5 de julio de 2011
- Gazir Sued
La idolatría y el fanatismo son vicios psico-sociales que engendran, sostienen y perpetúan los estados nacionales modernos. En el escenario local, que no es ni se pretende excepción, las figuras protagónicas de la farándula se convierten mecánicamente en íconos nacionales, representantes de “lo mejor de Puerto Rico”; ejemplos que las juventudes deberían emular. Artistas y atletas, indistintamente de los géneros en que se destaquen, pasan a formar parte del circo político del Estado nacional puertorriqueño, y la fama, más que sus virtudes distintivas, es su principal requerimiento.

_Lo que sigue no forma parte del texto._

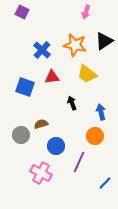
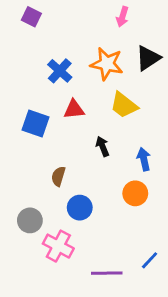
brown semicircle: (41, 124) -> (58, 176), turned -56
gray circle: (21, 135) -> (30, 220), moved
purple line: (79, 162) -> (107, 273), moved, turned 65

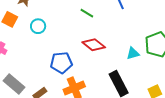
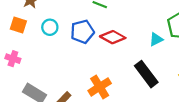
blue pentagon: (61, 63) -> (82, 32), moved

La persona singular desaparece y en su lugar aparece el objeto de la publicidad comercial, el símbolo de la propaganda política del Estado: el héroe nacional. El Estado se apropia de logros y hazañas individuales, y compite por el dominio en el mercadeo de la persona afamada, virtualmente deshumanizada y convertida en mercancía rentable. El artista o el atleta, investido de la gloria del estrellato, infla de orgullo nacional a la fanaticada, séquito del Estado, para el que importa menos la persona que el símbolo patrio que le representa. Perdido el interés comercial y mediático, destronado de sus privilegios y desvanecida su popularidad, pierde valor de uso político.
Pero la identidad fabricada por la propaganda estatal y los mercaderes de símbolos nacionales no sólo invisibiliza al ser humano real sino que lo condena a una existencia forzosamente irreal e irrealizable; a una vida brutalmente idealizada. El caso de “Piculín” Ortíz lo representa con nitidez, y la impresión de extrañeza que satura la cobertura noticiosa refleja el engaño del que participamos colectivamente; como si la pulcritud moral y legal fuese condición de la fama.